## EXERCISE INSTRUCTIONS
Record by record, write out the listing word for word while omitting pictures.

===== DATA =====

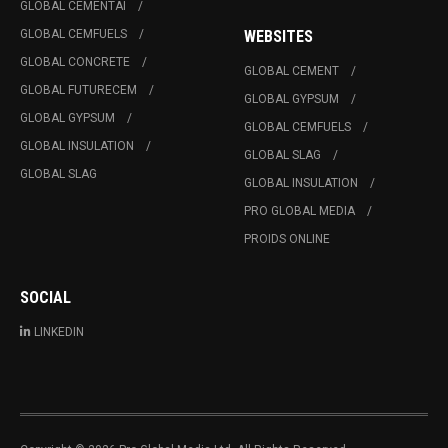
GLOBAL CEMENTAI
GLOBAL CEMFUELS
WEBSITES
GLOBAL CONCRETE
GLOBAL CEMENT
GLOBAL FUTURECEM
GLOBAL GYPSUM
GLOBAL GYPSUM
GLOBAL CEMFUELS
GLOBAL INSULATION
GLOBAL SLAG
GLOBAL SLAG
GLOBAL INSULATION
PRO GLOBAL MEDIA
PROIDS ONLINE
SOCIAL
LINKEDIN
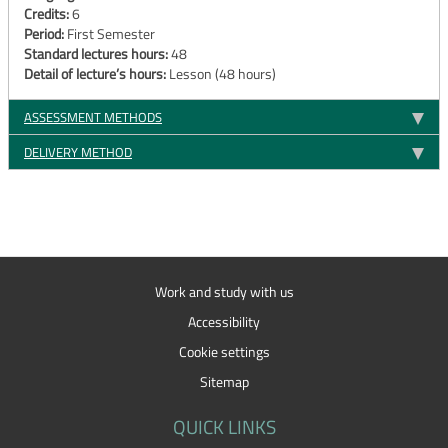
Credits:
6
Period:
First Semester
Standard lectures hours:
48
Detail of lecture’s hours:
Lesson (48 hours)
ASSESSMENT METHODS
DELIVERY METHOD
Work and study with us
Accessibility
Cookie settings
Sitemap
QUICK LINKS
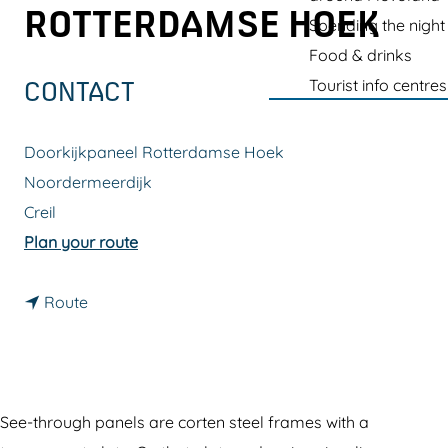
g
ROTTERDAMSE HOEK
Spending the night
e
Food & drinks
Tourist info centres
CONTACT
Doorkijkpaneel Rotterdamse Hoek
Noordermeerdijk
Creil
t
Plan your route
o
t
S
Route
o
e
S
e
e
-
e
t
See-through panels are corten steel frames with a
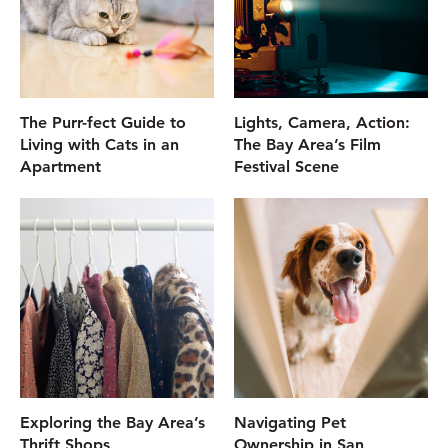
The Purr-fect Guide to
Lights, Camera, Action:
Living with Cats in an
The Bay Area’s Film
Apartment
Festival Scene
Exploring the Bay Area’s
Navigating Pet
Thrift Shops
Ownership in San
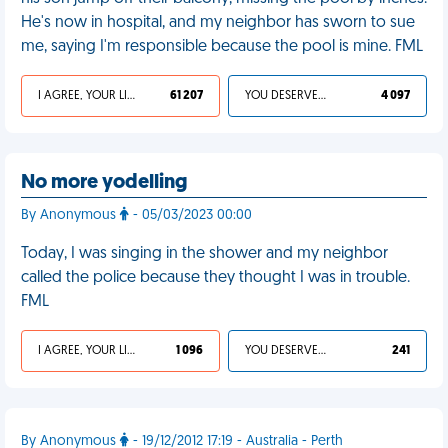
He's now in hospital, and my neighbor has sworn to sue
me, saying I'm responsible because the pool is mine. FML
I AGREE, YOUR LIFE SUCKS
61 207
YOU DESERVED IT
4 097
No more yodelling
By Anonymous
- 05/03/2023 00:00
Today, I was singing in the shower and my neighbor
called the police because they thought I was in trouble.
FML
I AGREE, YOUR LIFE SUCKS
1 096
YOU DESERVED IT
241
By Anonymous
- 19/12/2012 17:19 - Australia - Perth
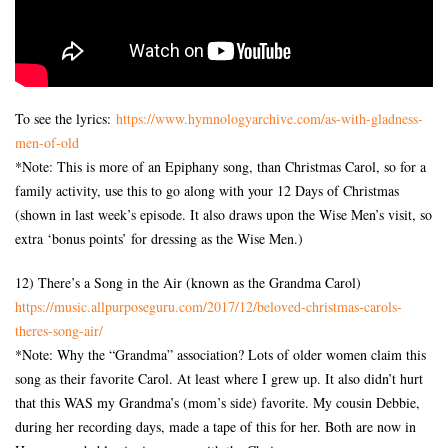
To see the lyrics:
https://www.hymnologyarchive.
com/as-with-gladness-
men-of-
old
*Note: This is more of an Epiphany song, than Christmas Carol, so for a
family activity, use this to go along with your 12 Days of Christmas
(shown in last week’s episode. It also draws upon the Wise Men’s visit, so
extra ‘bonus points’ for dressing as the Wise Men.)
12) There’s a Song in the Air (known as the Grandma Carol)
https://music.allpurposeguru.
com/2017/12/beloved-christmas-
carols-
theres-song-air/
*Note: Why the “Grandma” association? Lots of older women claim this
song as their favorite Carol. At least where I grew up. It also didn’t hurt
that this WAS my Grandma’s (mom’s side) favorite. My cousin Debbie,
during her recording days, made a tape of this for her. Both are now in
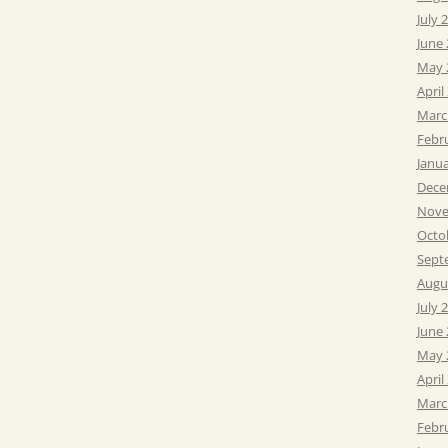
July 
June
May 
April
Marc
Febr
Janu
Dece
Nove
Octo
Sept
Augu
July 
June
May 
April
Marc
Febr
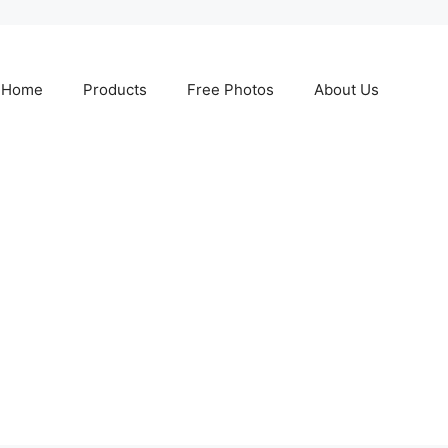
Home
Products
Free Photos
About Us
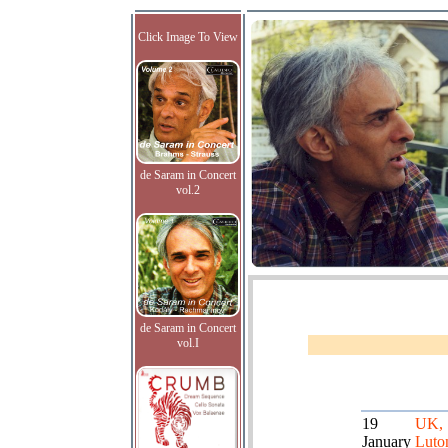
Click Image To View
de Saram in Concert
vol.2
de Saram in Concert
vol.I
19
UK,
January
Luto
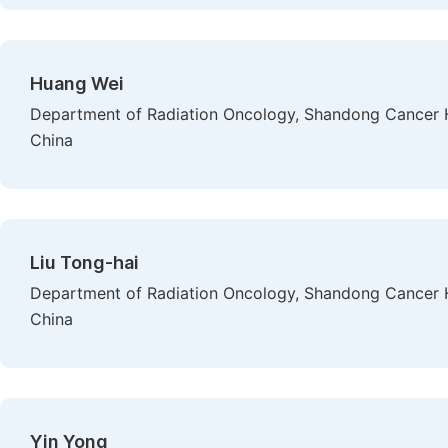
Huang Wei
Department of Radiation Oncology, Shandong Cancer H
China
Liu Tong-hai
Department of Radiation Oncology, Shandong Cancer H
China
Yin Yong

=====

## PROBLEM SOLUTION
GLOBAL CEMENTAI
GLOBAL CEMFUELS
WEBSITES
GLOBAL CONCRETE
GLOBAL CEMENT
GLOBAL FUTURECEM
GLOBAL GYPSUM
GLOBAL GYPSUM
GLOBAL CEMFUELS
GLOBAL INSULATION
GLOBAL SLAG
GLOBAL SLAG
GLOBAL INSULATION
PRO GLOBAL MEDIA
PROIDS ONLINE
SOCIAL
LINKEDIN
Credits:
6
Period:
First Semester
Standard lectures hours:
48
Detail of lecture’s hours:
Lesson (48 hours)
ASSESSMENT METHODS
DELIVERY METHOD
Work and study with us
Accessibility
Cookie settings
Sitemap
QUICK LINKS
g
ROTTERDAMSE HOEK
Spending the night
e
Food & drinks
Tourist info centres
CONTACT
Doorkijkpaneel Rotterdamse Hoek
Noordermeerdijk
Creil
t
Plan your route
o
t
S
Route
o
e
S
e
e
-
e
t
See-through panels are corten steel frames with a
The Purr-fect Guide to
Lights, Camera, Action:
Living with Cats in an
The Bay Area’s Film
Apartment
Festival Scene
Exploring the Bay Area’s
Navigating Pet
Thrift Shops
Ownership in San
He's now in hospital, and my neighbor has sworn to sue
me, saying I'm responsible because the pool is mine. FML
I AGREE, YOUR LIFE SUCKS
61 207
YOU DESERVED IT
4 097
No more yodelling
By Anonymous
- 05/03/2023 00:00
Today, I was singing in the shower and my neighbor
called the police because they thought I was in trouble.
FML
I AGREE, YOUR LIFE SUCKS
1 096
YOU DESERVED IT
241
By Anonymous
- 19/12/2012 17:19 - Australia - Perth
To see the lyrics:
https://www.hymnologyarchive.
com/as-with-gladness-
men-of-
old
*Note: This is more of an Epiphany song, than Christmas Carol, so for a
family activity, use this to go along with your 12 Days of Christmas
(shown in last week’s episode. It also draws upon the Wise Men’s visit, so
extra ‘bonus points’ for dressing as the Wise Men.)
12) There’s a Song in the Air (known as the Grandma Carol)
https://music.allpurposeguru.
com/2017/12/beloved-christmas-
carols-
theres-song-air/
*Note: Why the “Grandma” association? Lots of older women claim this
song as their favorite Carol. At least where I grew up. It also didn’t hurt
that this WAS my Grandma’s (mom’s side) favorite. My cousin Debbie,
during her recording days, made a tape of this for her. Both are now in
July 
June
May 
April
Marc
Febr
Janu
Dece
Nove
Octo
Sept
Augu
July 
June
May 
April
Marc
Febr
Home
Products
Free Photos
About Us
Click Image To View
de Saram in Concert
vol.2
de Saram in Concert
vol.I
19
UK,
January
Luto
Huang Wei
Department of Radiation Oncology, Shandong Cancer H
China
Liu Tong-hai
Department of Radiation Oncology, Shandong Cancer H
China
Yin Yong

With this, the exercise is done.